▶ _What the exercise asks_:
Search each line of the data for the word "адрес"; copy every line where it is found.

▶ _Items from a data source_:

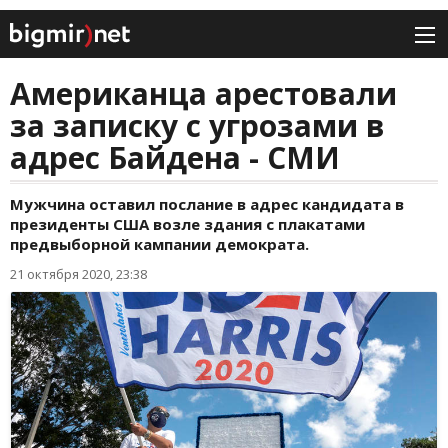
Американца арестовали
за записку с угрозами в
адрес Байдена - СМИ
Мужчина оставил послание в адрес кандидата в
президенты США возле здания с плакатами
предвыборной кампании демократа.
21 октября 2020, 23:38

▶ _Written response_:
адрес Байдена - СМИ
Мужчина оставил послание в адрес кандидата в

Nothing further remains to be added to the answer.